Zoe Hagen "Tage mit Leuchtkäfern"
Wegweiser als Bild für Orientierungslosigkeit

Vorneweg

 

Ich hasse und ich liebe.

Warum, fragst du vielleicht.

Ich weiß es nicht.

Aber ich fühl's, und es foltert mich. 

(Catullus)

 

Inhalt

Die 1994 geborene Poetry Slammerin Zoe Hagen hat mit gerade einmal 17 Jahren dieses Buch veröffentlicht. In "Tage mit Leuchtkäfern" verarbeitet sie autobiografisch ihre Erfahrungen im Umgang mit ihrer Mutter, ihrer Familie, ihren Altersgenossen in Schule und Freizeit sowie mit ihrer eigenen Essstörung.

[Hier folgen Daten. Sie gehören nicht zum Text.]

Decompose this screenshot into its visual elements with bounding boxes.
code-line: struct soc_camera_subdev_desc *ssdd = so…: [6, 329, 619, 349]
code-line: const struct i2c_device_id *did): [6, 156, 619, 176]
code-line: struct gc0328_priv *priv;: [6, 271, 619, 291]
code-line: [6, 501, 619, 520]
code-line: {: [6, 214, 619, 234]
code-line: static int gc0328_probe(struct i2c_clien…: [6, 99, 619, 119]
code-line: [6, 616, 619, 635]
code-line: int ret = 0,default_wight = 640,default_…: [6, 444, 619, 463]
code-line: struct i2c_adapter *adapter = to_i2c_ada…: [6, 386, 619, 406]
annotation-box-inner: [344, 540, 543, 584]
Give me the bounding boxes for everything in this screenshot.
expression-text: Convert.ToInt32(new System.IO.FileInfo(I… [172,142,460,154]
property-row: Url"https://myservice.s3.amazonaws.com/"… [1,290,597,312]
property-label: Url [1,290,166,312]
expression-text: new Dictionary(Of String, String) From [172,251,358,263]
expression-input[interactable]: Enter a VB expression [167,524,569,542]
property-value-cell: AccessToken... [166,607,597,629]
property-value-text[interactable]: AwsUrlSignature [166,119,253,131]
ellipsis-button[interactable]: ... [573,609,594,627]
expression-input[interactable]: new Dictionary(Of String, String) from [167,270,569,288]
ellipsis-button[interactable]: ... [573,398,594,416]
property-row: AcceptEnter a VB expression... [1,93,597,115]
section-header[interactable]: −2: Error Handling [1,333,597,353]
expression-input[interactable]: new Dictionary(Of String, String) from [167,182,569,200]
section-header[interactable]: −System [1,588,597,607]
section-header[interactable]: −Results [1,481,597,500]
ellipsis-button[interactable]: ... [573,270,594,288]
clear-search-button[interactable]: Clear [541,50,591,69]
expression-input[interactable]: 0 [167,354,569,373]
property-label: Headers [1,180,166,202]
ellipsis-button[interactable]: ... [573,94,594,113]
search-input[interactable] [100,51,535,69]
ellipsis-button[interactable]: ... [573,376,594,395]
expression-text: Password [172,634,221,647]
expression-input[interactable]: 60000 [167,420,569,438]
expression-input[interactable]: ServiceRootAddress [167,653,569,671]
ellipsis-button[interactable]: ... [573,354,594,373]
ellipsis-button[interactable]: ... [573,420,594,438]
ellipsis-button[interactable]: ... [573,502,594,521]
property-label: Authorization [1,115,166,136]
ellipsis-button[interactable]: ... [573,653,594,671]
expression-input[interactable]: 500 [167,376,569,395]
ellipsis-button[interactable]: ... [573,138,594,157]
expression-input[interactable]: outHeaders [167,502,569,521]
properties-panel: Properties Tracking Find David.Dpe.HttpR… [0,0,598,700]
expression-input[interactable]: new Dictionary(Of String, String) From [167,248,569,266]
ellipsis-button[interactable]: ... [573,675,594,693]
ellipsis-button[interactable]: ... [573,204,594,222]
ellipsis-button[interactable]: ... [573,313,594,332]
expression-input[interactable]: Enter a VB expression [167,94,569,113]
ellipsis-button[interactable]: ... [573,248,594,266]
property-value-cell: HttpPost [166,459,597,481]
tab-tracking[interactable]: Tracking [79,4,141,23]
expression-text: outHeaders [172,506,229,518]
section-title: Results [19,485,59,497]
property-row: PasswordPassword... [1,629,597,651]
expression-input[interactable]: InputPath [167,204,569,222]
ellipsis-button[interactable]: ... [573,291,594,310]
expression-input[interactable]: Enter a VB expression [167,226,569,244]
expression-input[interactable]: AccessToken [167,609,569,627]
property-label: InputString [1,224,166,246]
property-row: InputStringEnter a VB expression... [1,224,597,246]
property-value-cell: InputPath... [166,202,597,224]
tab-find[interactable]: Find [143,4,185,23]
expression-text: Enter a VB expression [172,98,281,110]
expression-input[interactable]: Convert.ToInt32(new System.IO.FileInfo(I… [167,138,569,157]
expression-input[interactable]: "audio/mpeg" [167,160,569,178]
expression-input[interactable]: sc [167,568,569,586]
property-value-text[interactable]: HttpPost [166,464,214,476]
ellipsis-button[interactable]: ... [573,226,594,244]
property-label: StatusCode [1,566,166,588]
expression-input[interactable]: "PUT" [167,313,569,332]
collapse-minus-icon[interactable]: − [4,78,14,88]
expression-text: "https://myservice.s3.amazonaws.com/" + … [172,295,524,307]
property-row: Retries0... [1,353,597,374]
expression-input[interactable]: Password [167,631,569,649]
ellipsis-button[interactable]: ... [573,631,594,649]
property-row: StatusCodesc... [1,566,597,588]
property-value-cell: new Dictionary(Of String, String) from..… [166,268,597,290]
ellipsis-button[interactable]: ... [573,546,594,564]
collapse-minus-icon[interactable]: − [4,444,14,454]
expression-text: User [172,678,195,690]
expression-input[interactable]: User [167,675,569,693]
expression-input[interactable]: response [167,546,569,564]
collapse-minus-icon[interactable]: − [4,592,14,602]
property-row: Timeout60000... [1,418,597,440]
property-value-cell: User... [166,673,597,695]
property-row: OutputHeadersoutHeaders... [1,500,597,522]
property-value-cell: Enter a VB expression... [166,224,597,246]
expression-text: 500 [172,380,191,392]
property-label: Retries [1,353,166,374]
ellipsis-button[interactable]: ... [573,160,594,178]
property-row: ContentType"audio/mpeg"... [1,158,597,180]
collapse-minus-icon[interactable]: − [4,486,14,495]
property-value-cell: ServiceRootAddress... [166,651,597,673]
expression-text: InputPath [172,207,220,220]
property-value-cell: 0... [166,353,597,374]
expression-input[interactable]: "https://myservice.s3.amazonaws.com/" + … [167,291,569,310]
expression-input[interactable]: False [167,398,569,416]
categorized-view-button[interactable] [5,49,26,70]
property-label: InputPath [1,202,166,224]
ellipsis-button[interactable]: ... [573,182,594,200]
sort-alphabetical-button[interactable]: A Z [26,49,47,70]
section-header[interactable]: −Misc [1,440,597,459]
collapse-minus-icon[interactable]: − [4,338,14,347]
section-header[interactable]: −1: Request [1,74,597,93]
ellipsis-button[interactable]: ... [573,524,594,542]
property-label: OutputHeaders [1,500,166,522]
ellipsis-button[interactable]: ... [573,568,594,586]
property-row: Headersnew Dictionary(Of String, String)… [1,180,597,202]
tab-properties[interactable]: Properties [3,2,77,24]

Die Autorin lässt die Hauptfigur als 15jährige Briefe in Tagebuch- und Ich-Form an Gott schreiben, obwohl sie sich nicht sicher ist, dass es diesen gibt.

 

Sie gerät in einen Freundeskreis, der sich "Club der verhinderten Selbstmörder" nennt, sie aber auffängt und versteht, weil die, die dazu gehören, selbst alle irgendwie missverstanden und "geschädigt" sind (und "geschädigt" verwende ich nur, weil mir kein anderes Wort dafür eingefallen ist, wer ist schon "geschädigt" und wer "normal"?). Das sind Amira, die in ihrer Kindheit missbraucht wurde, Fred und Lynn, die ihre Liebe nur platonisch leben können, Noah, der melancholische Poet und Philosoph, Fabien, der Franzose und dann … Antonia, die Ich-Erzählerin.

Meine Kritik

Beklemmend für mich als Mutter, dieses Buch zu lesen. Ich habe Kinder, alle noch irgendwie in einem ähnlichen Alter wie die Club-Mitglieder. Natürlich ist es ein Jugendbuch, aber für jede Mutter und jeden Vater unbedingt empfehlenswert zu lesen.

 

Es hat über hundert Seiten (von insgesamt nur 185) gebraucht, bis die Geschichte mich "am Haken" hatte. Bis dahin habe ich nicht richtig verstanden, was eigentlich alles los ist mit Antonia und ihren Freunden. Bis dahin lässt die Autorin vieles, was die Jugendlichen bewegt, im Diffusen.

 

Bis zum Tagebucheintrag vom 09. Februar, aus dem obiges Zitat von Catullus, einem römischen Dichter, stammt.

 

Der Streit der Gefühle zwischen Liebe und Hass - Antonias Gefühlschaos gegenüber ihrer Mutter: Sie liebt ihre Mutter, sie hasst sie aber gleichzeitig (und dieses Gefühl ist momentan für sie viel stärker) - für ihr Unverständnis, für ihre Hilflosigkeit, für ihre Tatenlosigkeit, für ihr Nicht-zur-Seite-Stehen, für ihr ständiges Vorwürfe-Machen - was sogar so weit geht, sie zum Auszug bewegen zu wollen, weil sie angeblich die Familie kaputt mache. Aber vor allem die extreme Unsicherheit über die Liebe ihrer Mutter zu ihrer Tochter: Sie spürt die Liebe der Mutter nicht.

 

Höhe- und Wendepunkt zweifellos der Tagebucheintrag vom 11. Februar, in dem sie beschreibt, wie sie Essen maßlos in sich reinstopft, um dann alles - und mehr als alles - wieder aus sich raus zu kotzen und die Kloschüssel gar als Gott in "weiß und kalt und aus Porzellan" (S. 340) in ihrer ganzen Kotzerei fast anbetet, wie pikant in einem Brief, der selbst an Gott gerichtet sein soll.

 

Danach viele liebevolle und traurige Sequenzen, in denen es Zoe Hagen dann noch endlich gelingt zu berühren und noch viel aus der Geschichte rauszuholen (darunter auch ein paar Tränchen meinerseits).

 

Spät erst schwenke ich von drei auf vier Miezen um, ohne dass ich Euch noch etwas vom Fortgang der Geschichte nach dem 11. Februar verrate. Lest selbst!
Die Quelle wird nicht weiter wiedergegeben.